Of course $x\longmapsto 1- \|x\|^2$ is smooth. By composition, it is enough to show that the real function defined by $h(t)=e^{-1/t}$ for $t>0$ and $h(0)=0$ for $t\leq 0$ is smooth. The only problem is at $0$. Prove by induction that for every $t>0$ $$ h^{(n)}(t)=\frac{p_n(t)}{t^{2n}}e^{-1/t} $$ with $p_n$ a polynomial. It follows that for every $n\geq 0$ $$ \lim_{t\rightarrow 0^+}h^{(n)}(t)=0. $$ So $h$ is infinitely many times differentiable at $0$, with $h^{(n)}(0)=0$ for every $n\geq 0$.

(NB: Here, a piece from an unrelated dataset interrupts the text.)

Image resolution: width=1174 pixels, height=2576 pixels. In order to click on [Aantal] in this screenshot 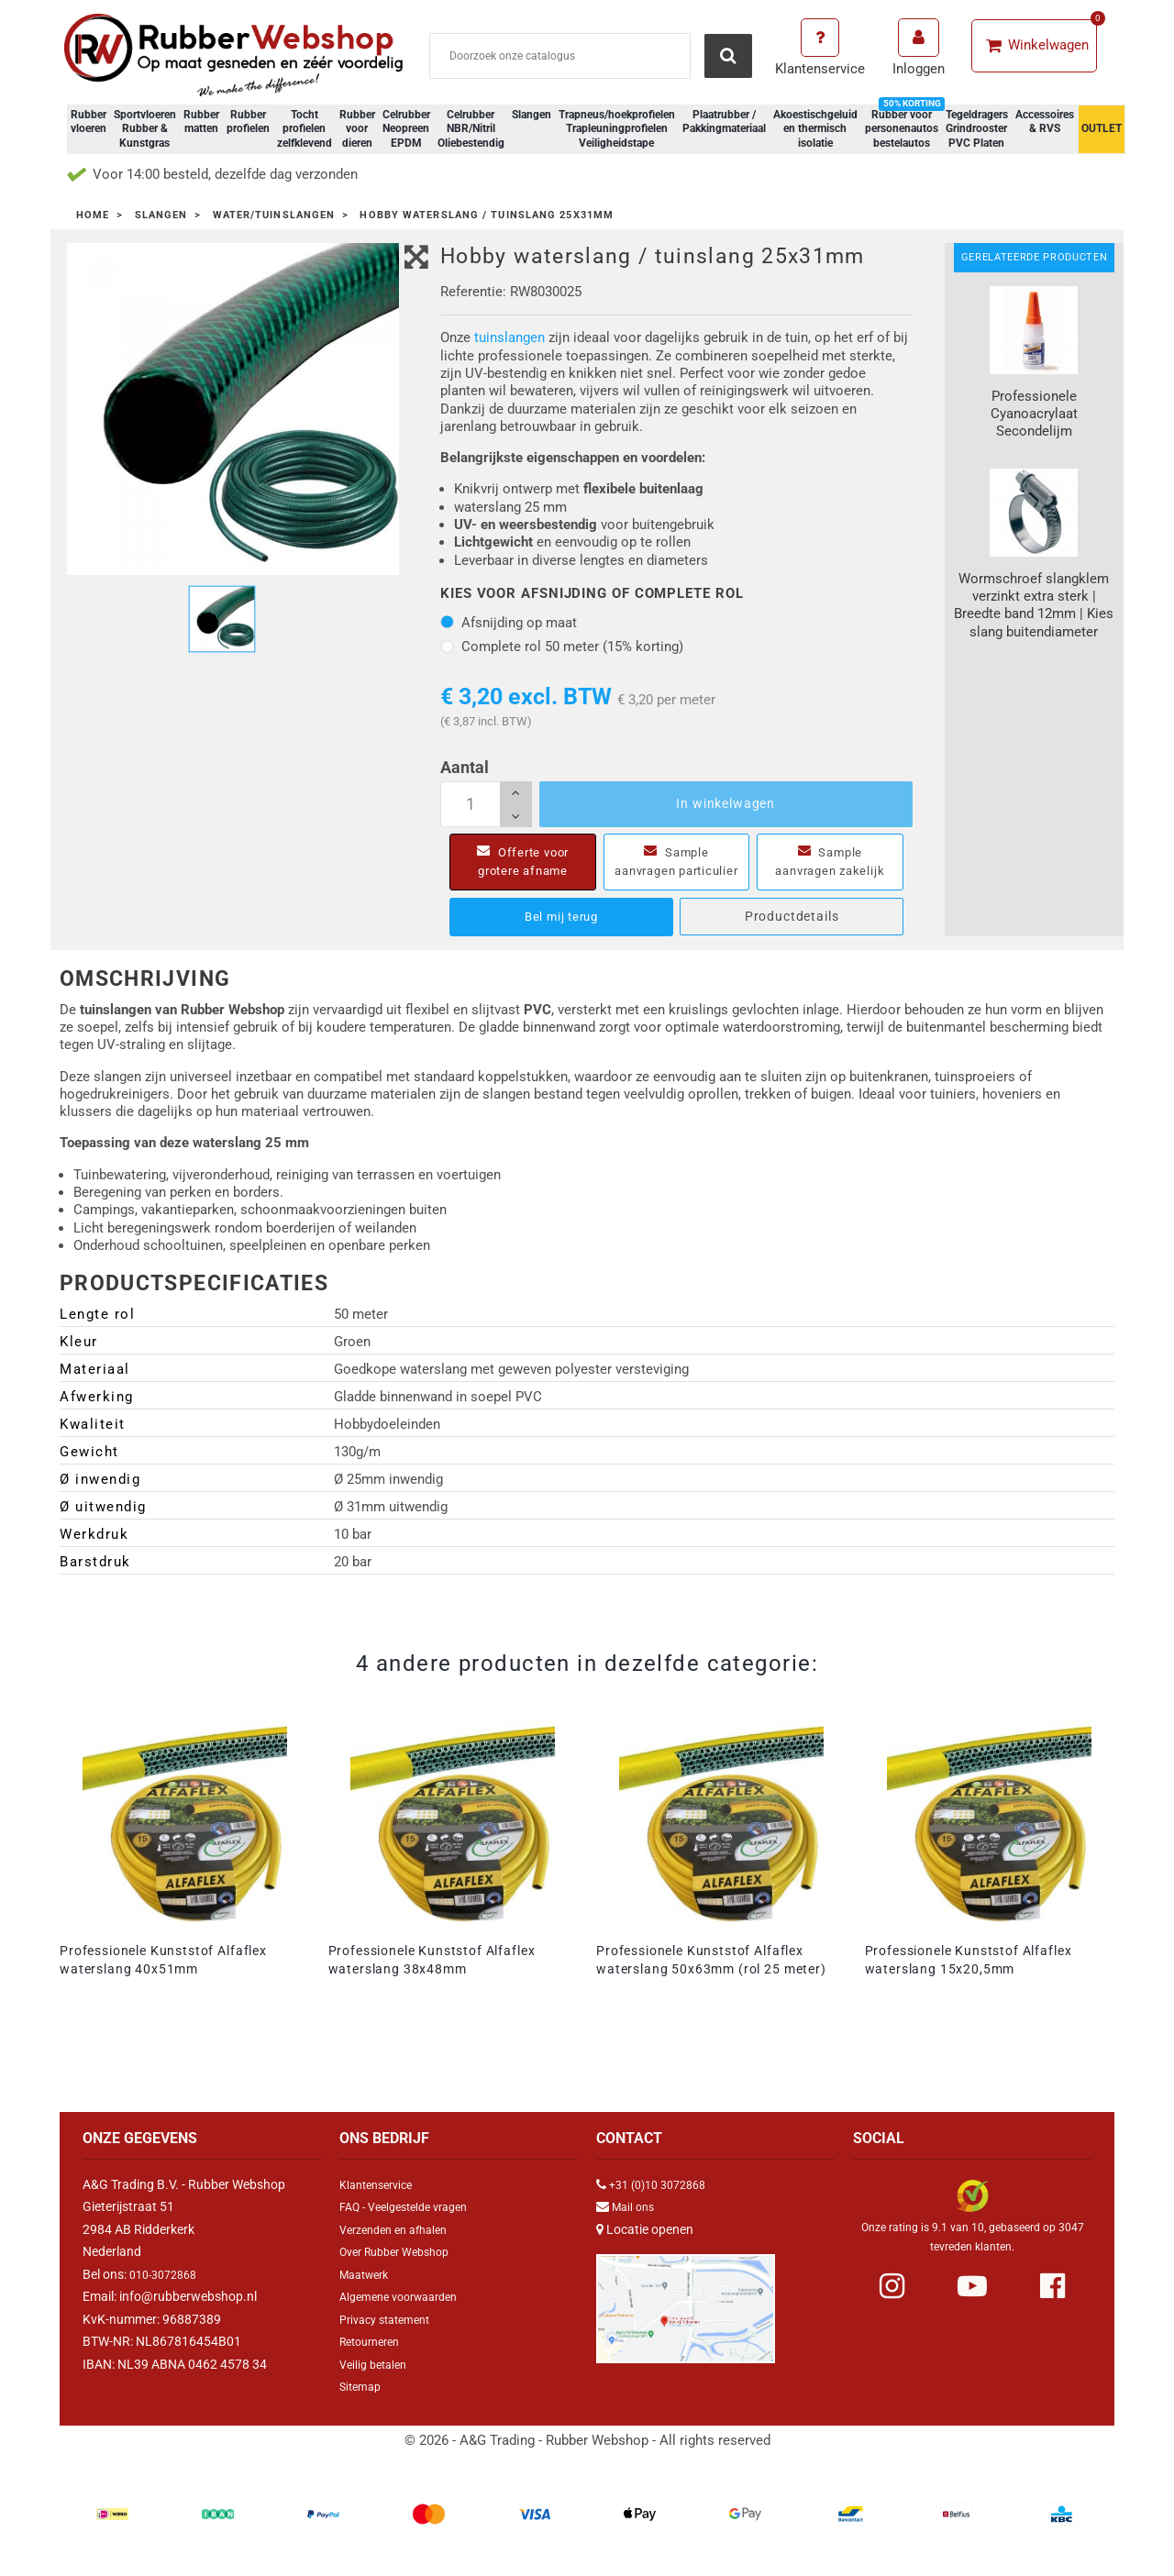, I will do `click(486, 804)`.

Note: the composition is $f(x)=h(1-\|x\|^2)$.

Answer 2

Define $g:\mathbb{R}^{\ge0}\mapsto\mathbb{R}$ by $$ g(t)=\left\{\begin{array}{} e^{\frac1{1-t^2}}&\text{for }0\le t\lt1\\ 0&\text{for }t\ge1 \end{array}\right. $$

At all points other than $t=1$, the function is a composition of smooth functions. So we only need to show that all the derivatives are $0$ when $t=1$.

For $t\ge1$, $g$ is identically $0$, so there is no problem there.

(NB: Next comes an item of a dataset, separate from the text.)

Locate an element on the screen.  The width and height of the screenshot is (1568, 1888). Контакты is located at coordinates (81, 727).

For $0\le t\lt1$, induction gives us $\frac{\mathrm{d}^n}{\mathrm{d}t^n}g(t)=R_n(t)g(t)$ for some rational function $R_n$. Since $\lim\limits_{x\to\infty}P(x)e^{-x}=0$ for any polynomial $P$, we have that $\lim\limits_{t\to1^-}R_n(x)g(x)=0$.

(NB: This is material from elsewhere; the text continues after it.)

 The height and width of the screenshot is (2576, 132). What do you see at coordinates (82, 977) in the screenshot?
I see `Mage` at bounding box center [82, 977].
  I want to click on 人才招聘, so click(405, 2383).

Since all derivatives tend to $0$ as $t\to1$, the mean value theorem says that all the derivatives of $g(t)$ at $t=1$ are $0$.

Since $x\mapsto|x|$ is smooth away from $0$, we have that $$ f(x)=g(|x|)=e^{\frac1{1-|x|^2}} $$ is smooth away from $0$. Near $0$, $f$ is the composition of smooth functions. Thus, $f$ is smooth over all of $\mathbb{R}^n$.